§ Your objective
Print the data exactly as written, line for line, and leave its pictures behind.

(Extracted page text data)

>>>

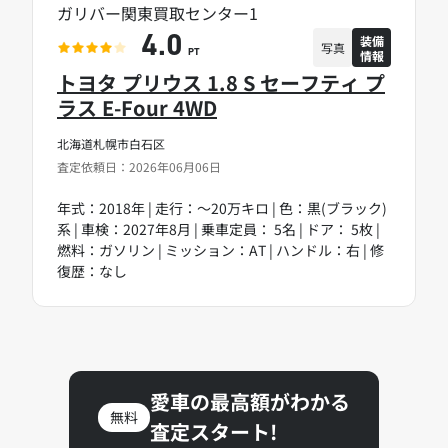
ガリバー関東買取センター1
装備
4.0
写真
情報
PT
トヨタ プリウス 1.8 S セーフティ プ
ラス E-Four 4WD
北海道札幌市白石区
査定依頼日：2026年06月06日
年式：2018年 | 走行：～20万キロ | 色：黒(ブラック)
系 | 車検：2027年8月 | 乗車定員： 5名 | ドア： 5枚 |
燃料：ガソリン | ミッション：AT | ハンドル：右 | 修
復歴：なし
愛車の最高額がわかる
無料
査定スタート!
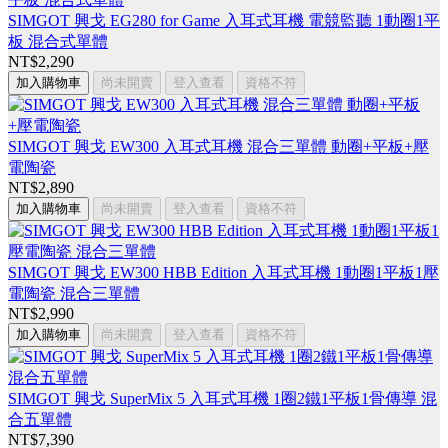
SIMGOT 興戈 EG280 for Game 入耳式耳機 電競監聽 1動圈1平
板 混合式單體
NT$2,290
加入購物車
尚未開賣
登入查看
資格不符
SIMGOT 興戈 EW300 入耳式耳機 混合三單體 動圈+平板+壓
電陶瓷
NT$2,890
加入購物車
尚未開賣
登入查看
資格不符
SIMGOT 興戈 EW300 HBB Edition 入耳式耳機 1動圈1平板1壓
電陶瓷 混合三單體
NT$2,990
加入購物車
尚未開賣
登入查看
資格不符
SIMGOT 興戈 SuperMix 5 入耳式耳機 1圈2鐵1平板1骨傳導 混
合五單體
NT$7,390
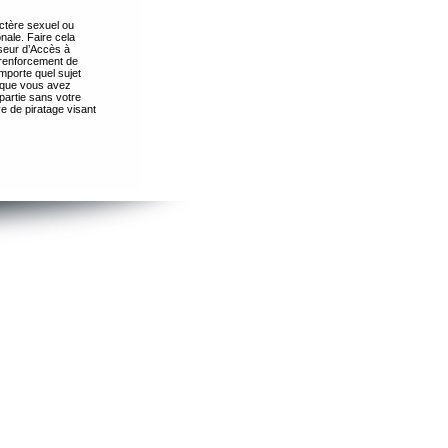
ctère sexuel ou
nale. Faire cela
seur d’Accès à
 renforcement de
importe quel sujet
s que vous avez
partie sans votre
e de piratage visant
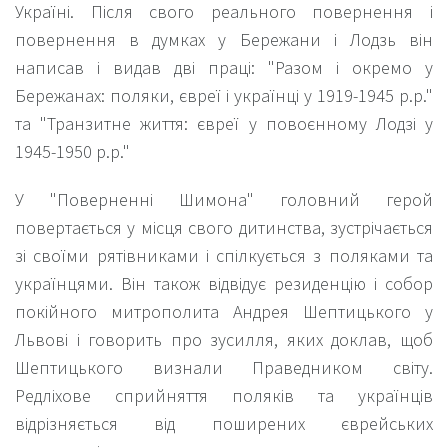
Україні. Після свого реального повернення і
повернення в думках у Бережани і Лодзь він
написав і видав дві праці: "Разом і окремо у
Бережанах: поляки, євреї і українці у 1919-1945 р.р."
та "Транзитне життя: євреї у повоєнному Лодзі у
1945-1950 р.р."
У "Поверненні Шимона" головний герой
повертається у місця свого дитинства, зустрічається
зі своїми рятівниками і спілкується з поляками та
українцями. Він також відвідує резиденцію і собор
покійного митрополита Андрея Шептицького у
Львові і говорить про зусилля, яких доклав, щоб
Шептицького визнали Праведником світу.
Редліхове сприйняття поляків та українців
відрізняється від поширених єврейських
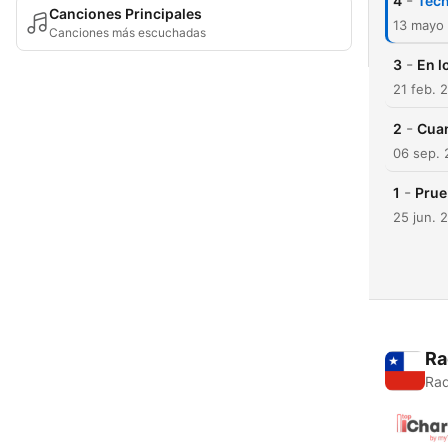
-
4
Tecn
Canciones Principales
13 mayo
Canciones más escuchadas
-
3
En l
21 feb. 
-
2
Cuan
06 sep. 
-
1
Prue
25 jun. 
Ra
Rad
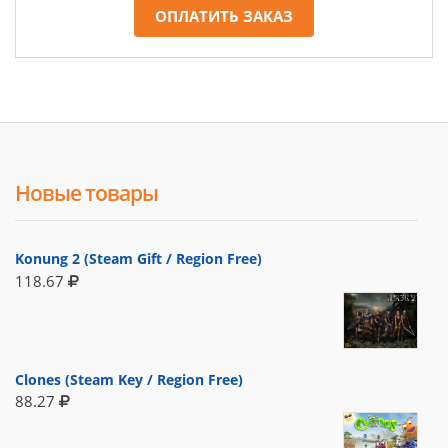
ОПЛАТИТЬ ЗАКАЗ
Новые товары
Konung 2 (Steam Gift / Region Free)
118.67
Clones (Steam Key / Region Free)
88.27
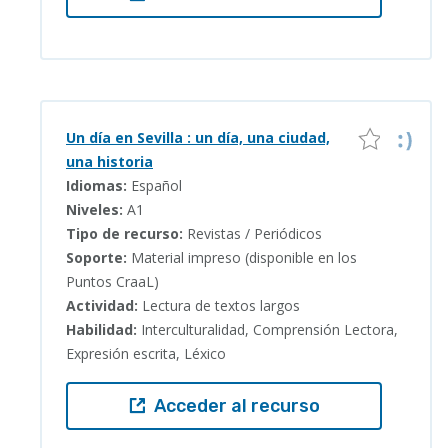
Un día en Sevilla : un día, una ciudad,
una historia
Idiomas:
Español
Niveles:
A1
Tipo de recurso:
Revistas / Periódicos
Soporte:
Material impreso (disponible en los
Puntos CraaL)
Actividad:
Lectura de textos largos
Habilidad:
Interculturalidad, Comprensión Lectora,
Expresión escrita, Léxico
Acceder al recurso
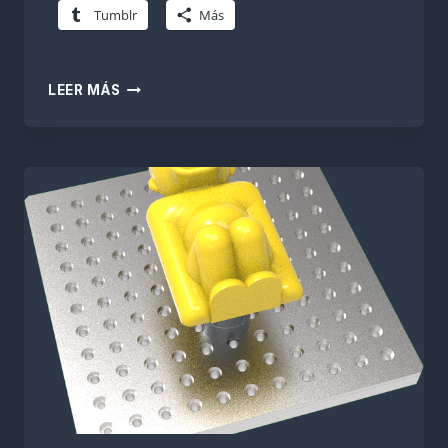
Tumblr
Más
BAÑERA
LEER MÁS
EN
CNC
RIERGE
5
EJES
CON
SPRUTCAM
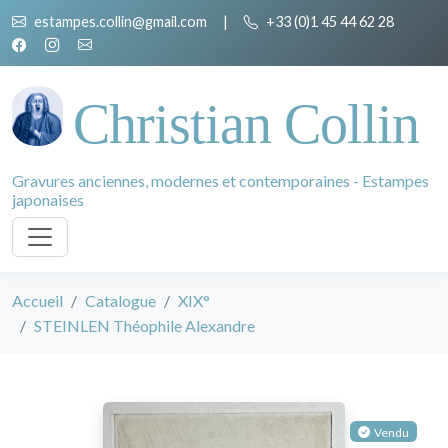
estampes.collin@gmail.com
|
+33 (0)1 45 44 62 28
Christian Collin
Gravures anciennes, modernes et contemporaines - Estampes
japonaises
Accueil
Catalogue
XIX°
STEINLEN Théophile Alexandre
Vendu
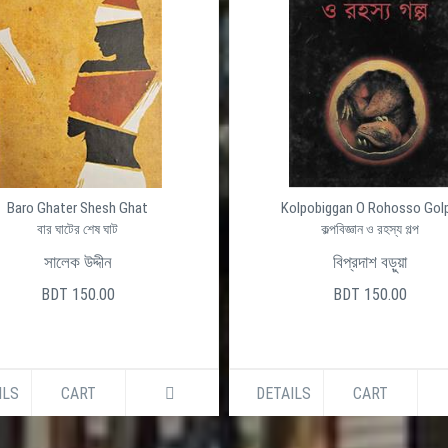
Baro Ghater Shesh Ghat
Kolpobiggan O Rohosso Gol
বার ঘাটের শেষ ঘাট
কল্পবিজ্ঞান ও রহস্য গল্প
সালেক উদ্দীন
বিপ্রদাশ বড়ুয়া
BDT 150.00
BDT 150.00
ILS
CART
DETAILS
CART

<<<

§ Completed exercise
ガリバー関東買取センター1
装備
4.0
写真
情報
PT
トヨタ プリウス 1.8 S セーフティ プ
ラス E-Four 4WD
北海道札幌市白石区
査定依頼日：2026年06月06日
年式：2018年 | 走行：～20万キロ | 色：黒(ブラック)
系 | 車検：2027年8月 | 乗車定員： 5名 | ドア： 5枚 |
燃料：ガソリン | ミッション：AT | ハンドル：右 | 修
復歴：なし
愛車の最高額がわかる
無料
査定スタート!
SIMGOT 興戈 EG280 for Game 入耳式耳機 電競監聽 1動圈1平
板 混合式單體
NT$2,290
加入購物車
尚未開賣
登入查看
資格不符
SIMGOT 興戈 EW300 入耳式耳機 混合三單體 動圈+平板+壓
電陶瓷
NT$2,890
加入購物車
尚未開賣
登入查看
資格不符
SIMGOT 興戈 EW300 HBB Edition 入耳式耳機 1動圈1平板1壓
電陶瓷 混合三單體
NT$2,990
加入購物車
尚未開賣
登入查看
資格不符
SIMGOT 興戈 SuperMix 5 入耳式耳機 1圈2鐵1平板1骨傳導 混
合五單體
NT$7,390
ctère sexuel ou
nale. Faire cela
seur d’Accès à
 renforcement de
importe quel sujet
s que vous avez
partie sans votre
e de piratage visant
Україні. Після свого реального повернення і
повернення в думках у Бережани і Лодзь він
написав і видав дві праці: "Разом і окремо у
Бережанах: поляки, євреї і українці у 1919-1945 р.р."
та "Транзитне життя: євреї у повоєнному Лодзі у
1945-1950 р.р."
У "Поверненні Шимона" головний герой
повертається у місця свого дитинства, зустрічається
зі своїми рятівниками і спілкується з поляками та
українцями. Він також відвідує резиденцію і собор
покійного митрополита Андрея Шептицького у
Львові і говорить про зусилля, яких доклав, щоб
Шептицького визнали Праведником світу.
Редліхове сприйняття поляків та українців
відрізняється від поширених єврейських
-
4
Tecn
Canciones Principales
13 mayo
Canciones más escuchadas
-
3
En l
21 feb. 
-
2
Cuan
06 sep. 
-
1
Prue
25 jun. 
Ra
Rad
ОПЛАТИТЬ ЗАКАЗ
Новые товары
Konung 2 (Steam Gift / Region Free)
118.67
Clones (Steam Key / Region Free)
88.27
Un día en Sevilla : un día, una ciudad,
una historia
Idiomas:
Español
Niveles:
A1
Tipo de recurso:
Revistas / Periódicos
Soporte:
Material impreso (disponible en los
Puntos CraaL)
Actividad:
Lectura de textos largos
Habilidad:
Interculturalidad, Comprensión Lectora,
Expresión escrita, Léxico
Acceder al recurso
Tumblr
Más
BAÑERA
LEER MÁS
EN
CNC
RIERGE
5
EJES
CON
SPRUTCAM
estampes.collin@gmail.com
|
+33 (0)1 45 44 62 28
Christian Collin
Gravures anciennes, modernes et contemporaines - Estampes
japonaises
Accueil
Catalogue
XIX°
STEINLEN Théophile Alexandre
Vendu
Baro Ghater Shesh Ghat
Kolpobiggan O Rohosso Gol
বার ঘাটের শেষ ঘাট
কল্পবিজ্ঞান ও রহস্য গল্প
সালেক উদ্দীন
বিপ্রদাশ বড়ুয়া
BDT 150.00
BDT 150.00
ILS
CART
DETAILS
CART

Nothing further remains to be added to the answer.